Memory Consumption Issues with Dataloader2 using Reading Service in Torch DataPipe

I am currently working on training a segmentation model and have incorporated Torch DataPipe into my pipeline(Please refer the above pipeline graph). I am using Dataloader2 at the end of this pipeline and have observed some peculiar behavior with and without the multiprocessing reading service.
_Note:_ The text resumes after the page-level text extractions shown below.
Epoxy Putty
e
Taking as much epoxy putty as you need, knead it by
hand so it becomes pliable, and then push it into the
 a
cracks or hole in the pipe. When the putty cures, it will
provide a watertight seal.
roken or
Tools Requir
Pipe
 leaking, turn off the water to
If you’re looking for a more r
I’d appreciate some insights and guidance on the correct usage and potential solutions.

Note: I am using single GPU for training.
TorchData version: 0.6.1

Case 1: With Reading Service

Memory Consumption: I’ve noticed a significant increase in memory consumption at each epoch(For example if the memory occupied in epoch-1 is around 25gb then at the starting of 2nd epoch it gets doubled to more than 50gbs and so on).This hike in the memory occupancy seems concerning to me.

Epoch Completion Time: The time taken for each epoch to complete is approximately 700 seconds.
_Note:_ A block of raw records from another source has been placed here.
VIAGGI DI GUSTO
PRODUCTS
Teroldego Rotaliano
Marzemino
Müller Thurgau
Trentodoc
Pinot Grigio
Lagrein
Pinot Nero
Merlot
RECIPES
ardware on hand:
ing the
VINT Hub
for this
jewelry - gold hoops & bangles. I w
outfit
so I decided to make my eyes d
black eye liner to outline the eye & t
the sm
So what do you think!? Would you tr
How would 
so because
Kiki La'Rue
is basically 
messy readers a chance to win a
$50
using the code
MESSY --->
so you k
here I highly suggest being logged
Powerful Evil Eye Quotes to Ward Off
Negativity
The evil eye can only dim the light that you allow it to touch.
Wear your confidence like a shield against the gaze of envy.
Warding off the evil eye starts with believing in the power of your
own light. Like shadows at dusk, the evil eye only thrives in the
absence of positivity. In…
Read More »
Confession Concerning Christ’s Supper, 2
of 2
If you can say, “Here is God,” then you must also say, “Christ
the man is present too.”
Case 2: Without Reading Service**

Memory Consumption: The memory stabilizes after a certain point and does not show the same increase as observed in Case 1.(i.e the memory occupied in the first epoch does not doubles up but just remains somewhat constant throughout all epochs)
Epoch Completion Time: The epoch completion time, however, doubles to around 1500 seconds.
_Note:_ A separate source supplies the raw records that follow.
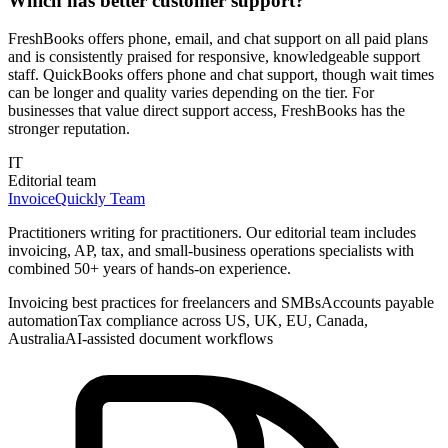
Which has better customer support?
FreshBooks offers phone, email, and chat support on all paid plans
and is consistently praised for responsive, knowledgeable support
staff. QuickBooks offers phone and chat support, though wait times
can be longer and quality varies depending on the tier. For
businesses that value direct support access, FreshBooks has the
stronger reputation.
IT
Editorial team
InvoiceQuickly Team
Practitioners writing for practitioners. Our editorial team includes
invoicing, AP, tax, and small-business operations specialists with
combined 50+ years of hands-on experience.
Invoicing best practices for freelancers and SMBs
Accounts payable
automation
Tax compliance across US, UK, EU, Canada,
Australia
AI-assisted document workflows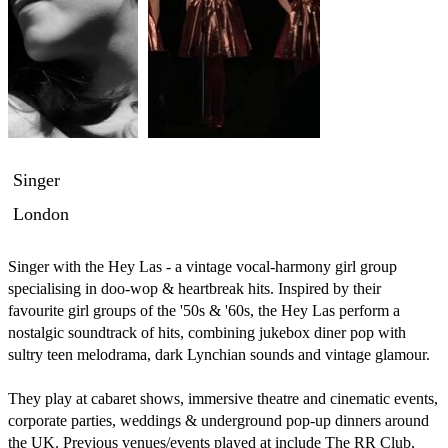
Singer
London
Singer with the Hey Las - a vintage vocal-harmony girl group 
specialising in doo-wop & heartbreak hits. Inspired by their 
favourite girl groups of the '50s & '60s, the Hey Las perform a 
nostalgic soundtrack of hits, combining jukebox diner pop with 
sultry teen melodrama, dark Lynchian sounds and vintage glamour. 

They play at cabaret shows, immersive theatre and cinematic events, 
corporate parties, weddings & underground pop-up dinners around 
the UK. Previous venues/events played at include The RR Club,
Given these observations, I have a few questions:

  1. Correct Usage of Reading Services with Dataloader2: Is there a recommended or best-practice way to use the reading service with Dataloader2 to ensure efficient memory usage without compromising too much on speed?
  2. Usage of initialize_iteration() and finalize() Methods: I’ve come across the initialize_iteration() and finalize() methods that can be used at the beginning and end of each epoch, respectively. I am not sure if these could solve the above problem, if yes can someone provide guidance or examples on how to correctly implement these methods in the context of Dataloader2 and Torch DataPipe?

I’d be grateful for any insights, suggestions, or references to relevant documentation or threads that might help address these issues. Thank you in advance for your time and assistance!

Best regards,


@nivek @ptrblck @ejguan I’ve noticed your contributions in related threads and was hoping you might have some insights or could point me in the right direction, against the above issue(Memory Consumption Issues with Dataloader2 using Reading Service in Torch DataPipe).